Klara

„Wer bist du denn?“, fragte Dodo erstaunt das Bild im Spiegel, als er diesen von seiner Beschlagenheit befreite. Das Bad dampfte. Es war nicht sein Konterfei, was ihn da anschaute.
„Ich? … Ich bin Klara.“, zwinkerte ihm das Spiegelbild zu, „Ich bin dein Tagtraum.“
„Aha …“, murmelte Dodo, noch nicht ganz wach. Sein linkes Ohr juckte, und er holte mit dem Finger eine ganze Ladung Duschschaum und Ohrenschmalz hervor. Er war sich nicht sicher, ob er sich verhört hatte.
„Stimmt. Ich bin seit ein paar Wochen deine beste Freundin.“, fuhr Klara fort. Sie warf Dodo aus dem Spiegel heraus eine Kusshand zu.
„Bevor du dich mit deinen Seelenmenschen besprichst, kommst du mit deinen Gedanken zu mir. Und du stellst dir deine nächsten Schritte so vor, als würden wir sie zusammen erleben. Du handelst mit mir und durch mich.“, sprach Klara weiter.
Sie sieht mit ihren lilafarbenen Raspelhaaren, der klugen Nickelbrille und ihren haselnussbraunen Augen sexy aus, dachte Dodo langsam. „Aber du bist nicht real?“, fragte er den Spiegel …
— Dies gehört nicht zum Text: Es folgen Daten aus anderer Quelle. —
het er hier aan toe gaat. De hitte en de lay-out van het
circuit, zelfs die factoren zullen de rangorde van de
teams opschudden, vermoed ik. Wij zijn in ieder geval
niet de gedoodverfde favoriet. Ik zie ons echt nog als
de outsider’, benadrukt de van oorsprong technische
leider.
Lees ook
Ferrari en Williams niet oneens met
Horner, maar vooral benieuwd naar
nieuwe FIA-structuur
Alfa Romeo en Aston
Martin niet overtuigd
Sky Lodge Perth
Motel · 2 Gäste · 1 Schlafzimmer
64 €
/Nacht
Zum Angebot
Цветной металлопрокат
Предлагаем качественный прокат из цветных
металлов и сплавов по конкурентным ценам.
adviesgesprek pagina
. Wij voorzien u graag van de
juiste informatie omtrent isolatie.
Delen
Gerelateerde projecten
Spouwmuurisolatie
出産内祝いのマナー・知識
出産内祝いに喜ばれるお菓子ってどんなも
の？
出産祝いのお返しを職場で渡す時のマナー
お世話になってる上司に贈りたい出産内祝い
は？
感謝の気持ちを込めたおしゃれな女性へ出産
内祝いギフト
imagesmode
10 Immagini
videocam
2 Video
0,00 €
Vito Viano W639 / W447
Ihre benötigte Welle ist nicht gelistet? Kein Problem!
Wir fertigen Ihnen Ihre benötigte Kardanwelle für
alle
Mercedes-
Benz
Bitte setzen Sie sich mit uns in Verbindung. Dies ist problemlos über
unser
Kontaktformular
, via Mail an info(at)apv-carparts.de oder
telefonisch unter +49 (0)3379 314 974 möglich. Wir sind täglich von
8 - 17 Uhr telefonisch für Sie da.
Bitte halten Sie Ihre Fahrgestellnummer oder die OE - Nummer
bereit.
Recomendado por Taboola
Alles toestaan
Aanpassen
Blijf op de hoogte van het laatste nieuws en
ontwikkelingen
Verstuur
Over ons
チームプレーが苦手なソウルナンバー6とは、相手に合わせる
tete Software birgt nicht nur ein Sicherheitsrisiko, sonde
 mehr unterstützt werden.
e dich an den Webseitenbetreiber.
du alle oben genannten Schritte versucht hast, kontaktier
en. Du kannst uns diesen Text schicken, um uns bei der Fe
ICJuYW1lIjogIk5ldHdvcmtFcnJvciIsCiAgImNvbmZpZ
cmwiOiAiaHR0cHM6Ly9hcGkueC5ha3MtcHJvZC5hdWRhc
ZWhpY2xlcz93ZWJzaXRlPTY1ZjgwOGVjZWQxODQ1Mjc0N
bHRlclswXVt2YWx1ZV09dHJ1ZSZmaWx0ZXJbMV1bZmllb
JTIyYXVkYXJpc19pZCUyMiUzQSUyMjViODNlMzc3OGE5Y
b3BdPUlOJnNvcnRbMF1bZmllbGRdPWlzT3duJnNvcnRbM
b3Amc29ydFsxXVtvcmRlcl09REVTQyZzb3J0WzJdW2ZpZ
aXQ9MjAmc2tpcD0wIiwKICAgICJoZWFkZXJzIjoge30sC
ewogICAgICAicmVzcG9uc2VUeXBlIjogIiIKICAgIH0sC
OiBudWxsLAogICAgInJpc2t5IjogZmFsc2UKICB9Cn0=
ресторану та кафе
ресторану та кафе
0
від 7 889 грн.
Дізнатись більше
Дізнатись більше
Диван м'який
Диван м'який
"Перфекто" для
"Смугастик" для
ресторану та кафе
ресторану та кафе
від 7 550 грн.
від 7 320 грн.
Der Computer, nebenan, spielte lautstark Tool in Dauerschleife. Es roch nach frisch gebrühtem Milchkaffee und warmen Apfel-Zimt-Porridge. Die Wohnung war nur inselhaft erleuchtet und noch nicht vollständig zum Alltagsleben erwacht.
Das Nachtlicht im Schlafzimmer brannte. Eckstein, die Fee und der Rest der kleinen Ich-Gang lagen noch in dem zerwühlten Bett und dösten vor sich hin … Keiner von ihnen hatte wirklich Lust, um fünf Uhr morgens aufzustehen.

„Aber du bist nicht real?“, fragte Dodo noch einmal. Die offene Zahnpastatube

und die Zahnbürste in der Hand wollte er den bleiernen Schlafgeschmack aus seinem Mund vertreiben. Trotzdem zögerte er.
„Dohoch.“, entgegnete Klara verschmitzt, „Aber nur in deinem Kopf.“
„Haben wir auch Sex miteinander?“, fragte Dodo und musste leise lachen.
Das Spiegelbild lächelte. „Ich bin nicht so eine Freundin. Das würde nicht funktionieren.“, flüsterte es mit Klaras Stimme.
Dodo „Hmmmte“ und wuselte sich durchs nasse Stoppelhaar. „Ach, … wenn ich mir doch nur eine backen könnte.“, seufzte er.
Das Bild im Spiegel zwinkerte ihm zu. „Da kann ich dir leider nicht helfen“, hauchte es und verblasste ganz allmählich, so wie sich auch der Wasserdampf peu a peu aus dem Bad in die Weiten der Wohnung verzog.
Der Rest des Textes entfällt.